┌─ Supplied records
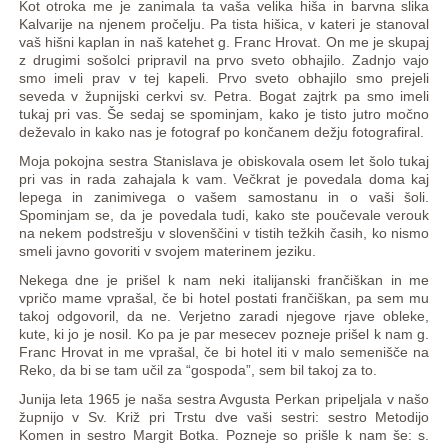
Kot otroka me je zanimala ta vaša velika hiša in barvna slika
Kalvarije na njenem pročelju. Pa tista hišica, v kateri je stanoval
vaš hišni kaplan in naš katehet g. Franc Hrovat. On me je skupaj
z drugimi sošolci pripravil na prvo sveto obhajilo. Zadnjo vajo
smo imeli prav v tej kapeli. Prvo sveto obhajilo smo prejeli
seveda v župnijski cerkvi sv. Petra. Bogat zajtrk pa smo imeli
tukaj pri vas. Še sedaj se spominjam, kako je tisto jutro močno
deževalo in kako nas je fotograf po končanem dežju fotografiral.
Moja pokojna sestra Stanislava je obiskovala osem let šolo tukaj
pri vas in rada zahajala k vam. Večkrat je povedala doma kaj
lepega in zanimivega o vašem samostanu in o vaši šoli.
Spominjam se, da je povedala tudi, kako ste poučevale verouk
na nekem podstrešju v slovenščini v tistih težkih časih, ko nismo
smeli javno govoriti v svojem materinem jeziku.
Nekega dne je prišel k nam neki italijanski frančiškan in me
vpričo mame vprašal, če bi hotel postati frančiškan, pa sem mu
takoj odgovoril, da ne. Verjetno zaradi njegove rjave obleke,
kute, ki jo je nosil. Ko pa je par mesecev pozneje prišel k nam g.
Franc Hrovat in me vprašal, če bi hotel iti v malo semenišče na
Reko, da bi se tam učil za “gospoda”, sem bil takoj za to.
Junija leta 1965 je naša sestra Avgusta Perkan pripeljala v našo
župnijo v Sv. Križ pri Trstu dve vaši sestri: sestro Metodijo
Komen in sestro Margit Botka. Pozneje so prišle k nam še: s.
└─
→ Task brief: Look above for the line containing "župnijo v Sv."; reproduce it and every line after it through the end of the material, exactly, and nothing else.

→ Your response:
župnijo v Sv. Križ pri Trstu dve vaši sestri: sestro Metodijo
Komen in sestro Margit Botka. Pozneje so prišle k nam še: s.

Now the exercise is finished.